**PROBLEM STATEMENT:**
This exercise calls for the line with "You are a GUI", the line with "This screenshot has", and all lines between them in the material below, output exactly and with no other lines.

**GIVEN DATA:**
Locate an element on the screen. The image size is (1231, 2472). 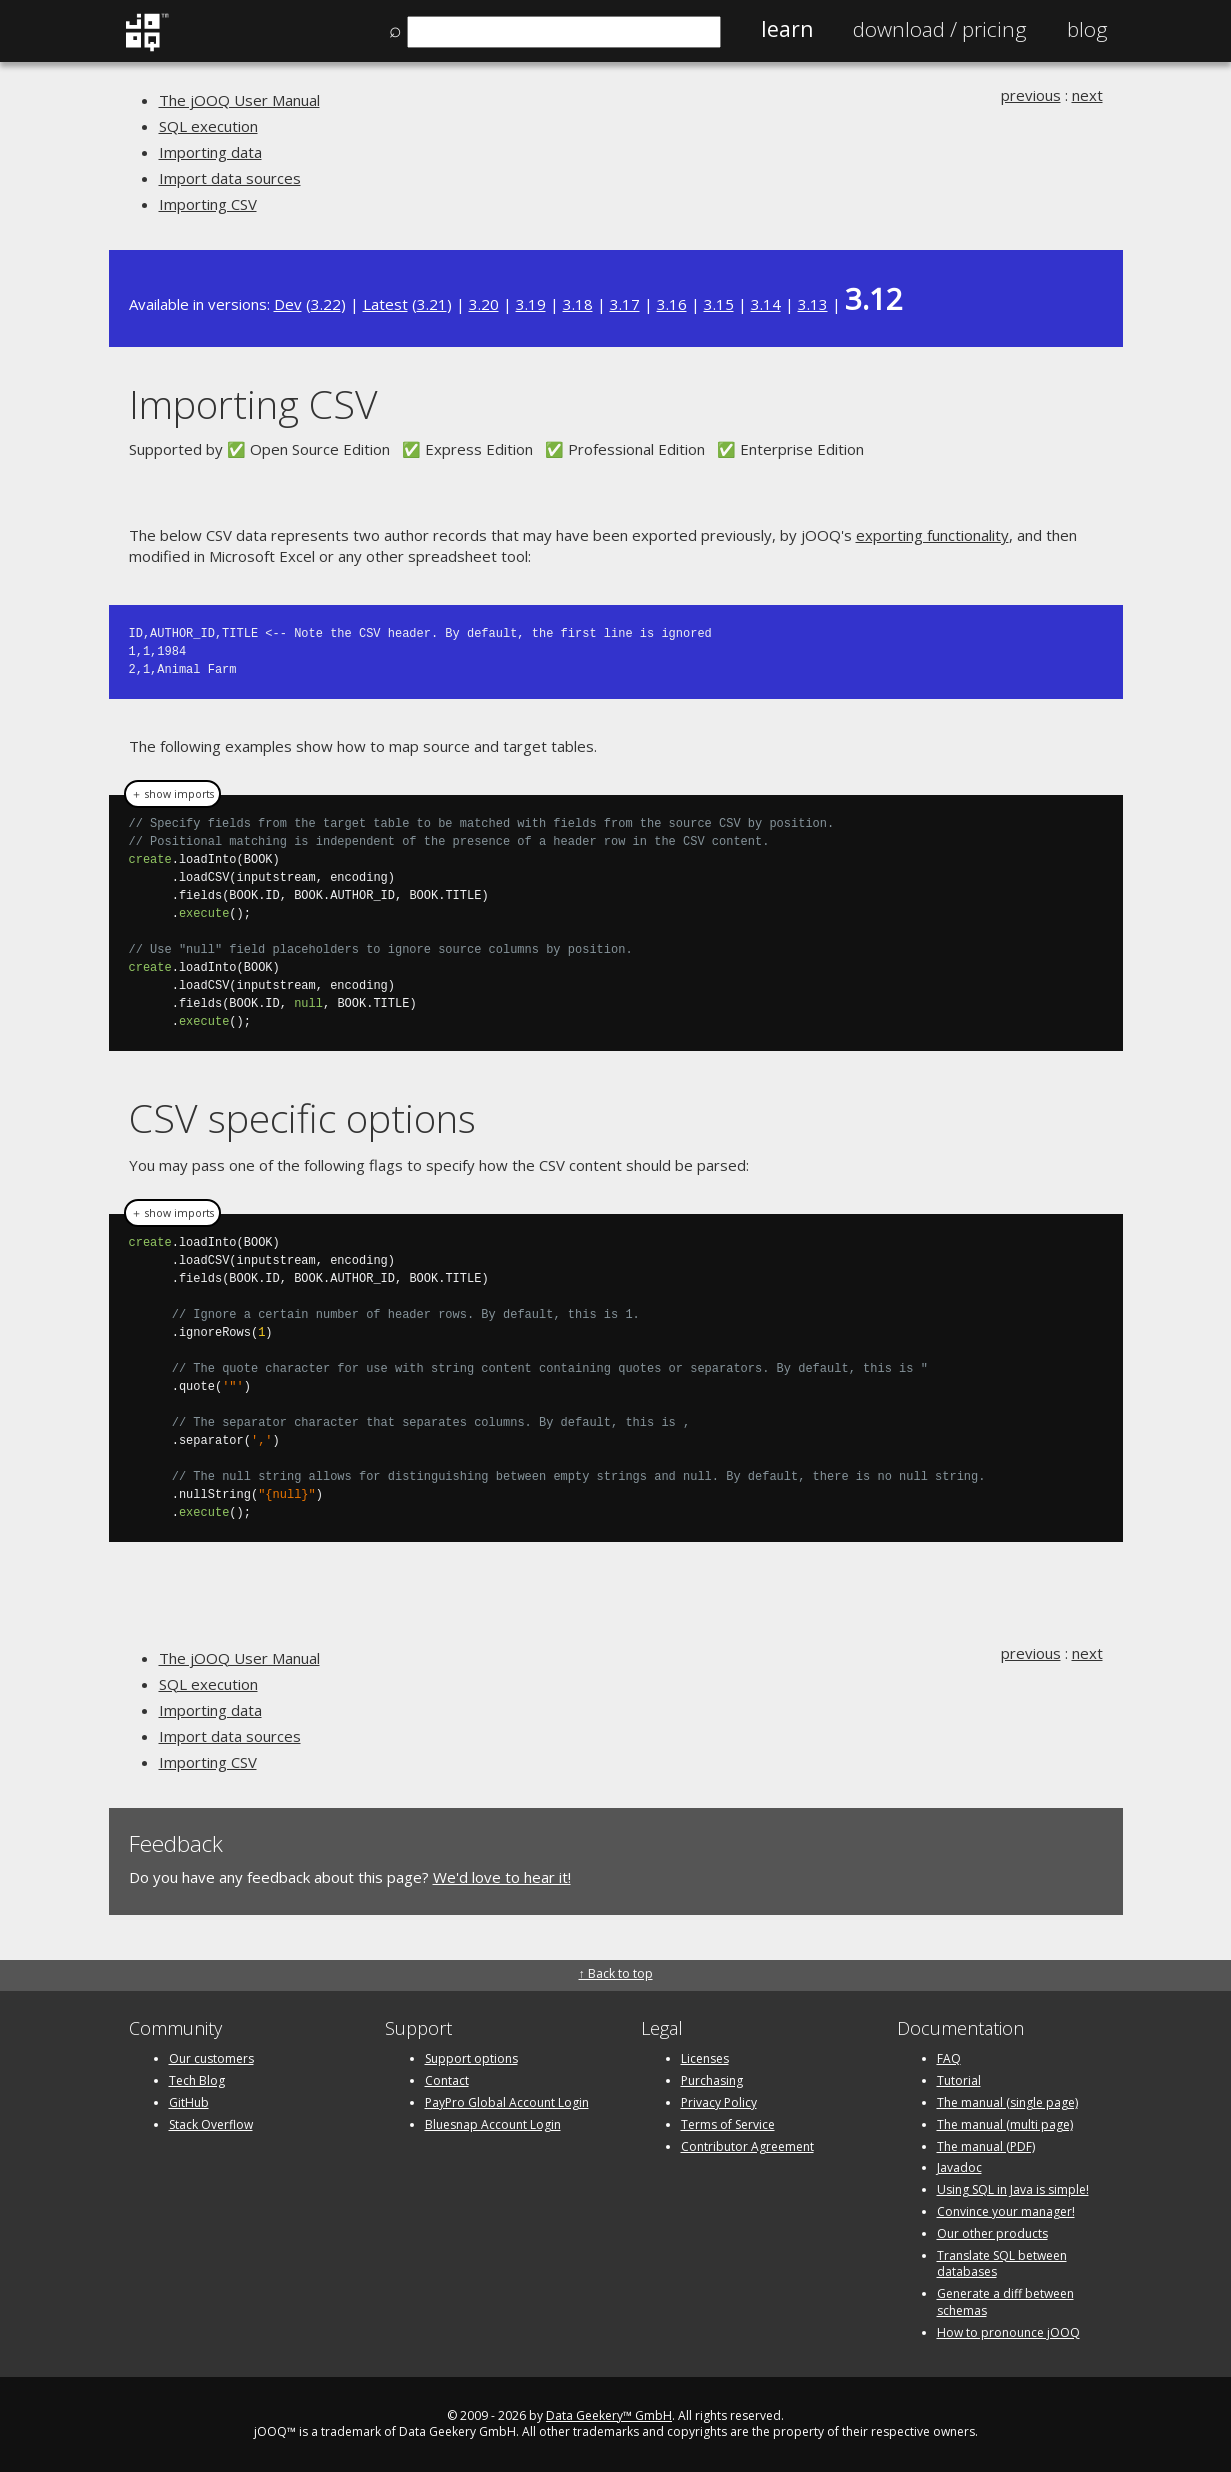
The manual (single page) is located at coordinates (1007, 2102).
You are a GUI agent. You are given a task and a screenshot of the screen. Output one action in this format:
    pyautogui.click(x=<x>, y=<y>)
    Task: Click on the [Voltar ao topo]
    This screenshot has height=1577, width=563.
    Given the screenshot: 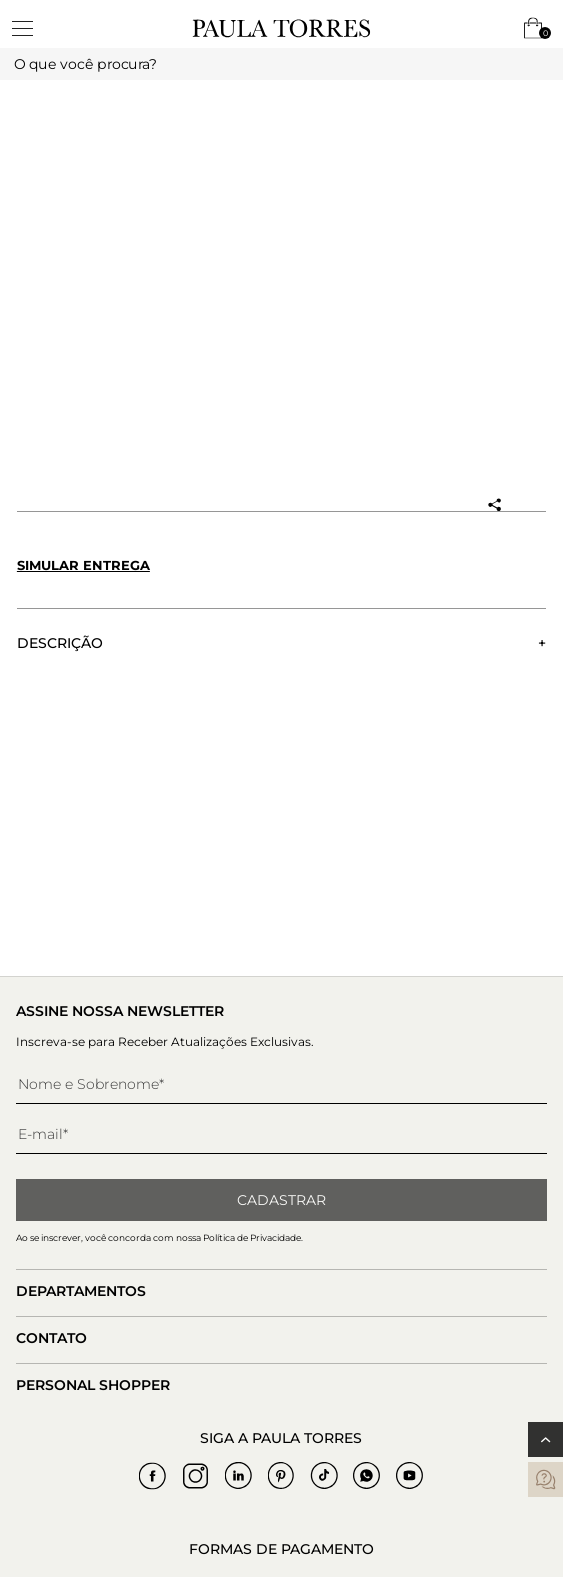 What is the action you would take?
    pyautogui.click(x=545, y=1439)
    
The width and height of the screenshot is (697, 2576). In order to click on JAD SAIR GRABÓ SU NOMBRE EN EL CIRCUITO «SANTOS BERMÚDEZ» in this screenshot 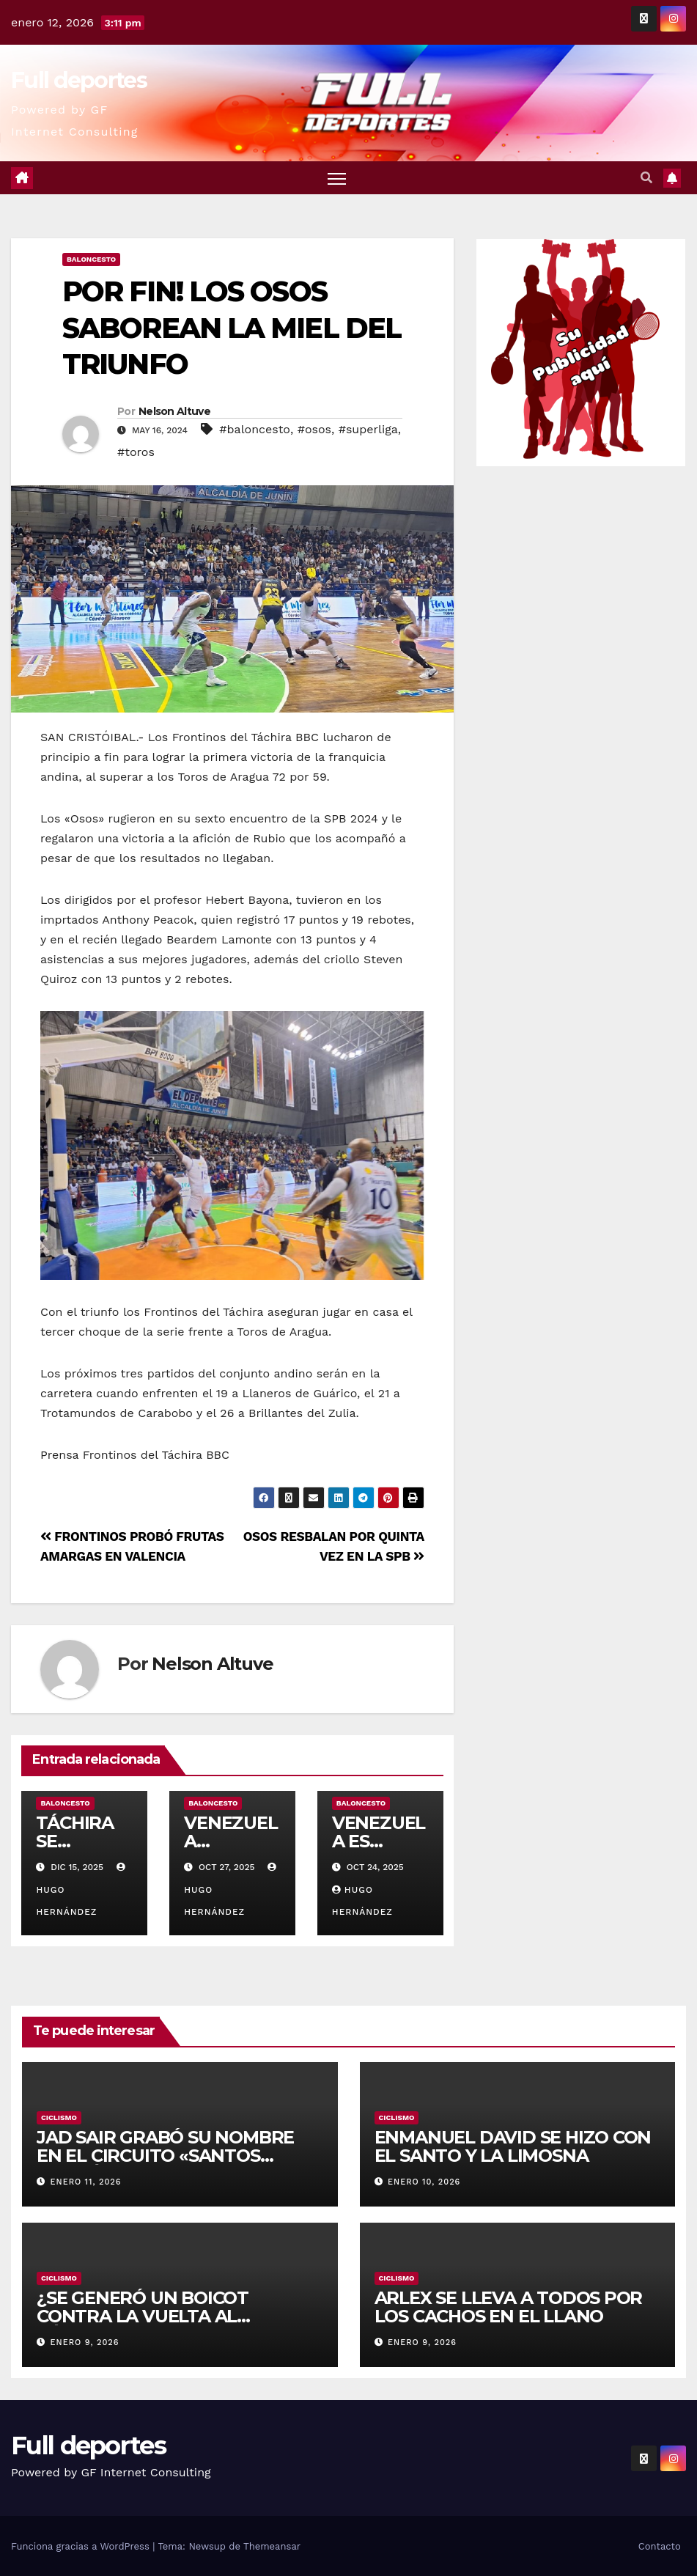, I will do `click(165, 2156)`.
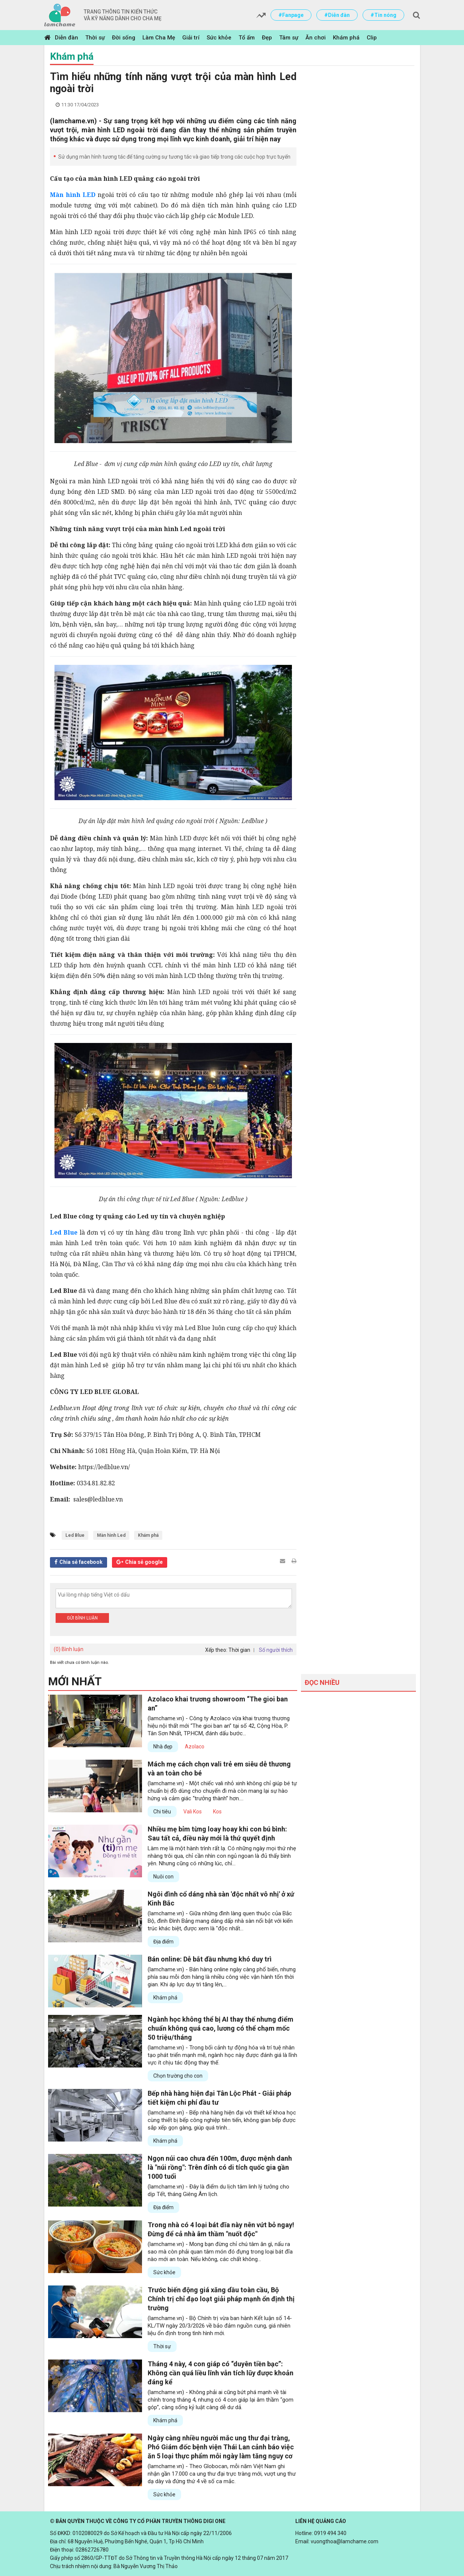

**SOLUTION TO THE PROBLEM:**
You are a GUI agent. You are given a task and a screenshot of the screen. Output one action in this format:
    pyautogui.click(x=<x>, y=<y>)
    Task: Click on the [Voltar ao topo]
    This screenshot has height=1577, width=563.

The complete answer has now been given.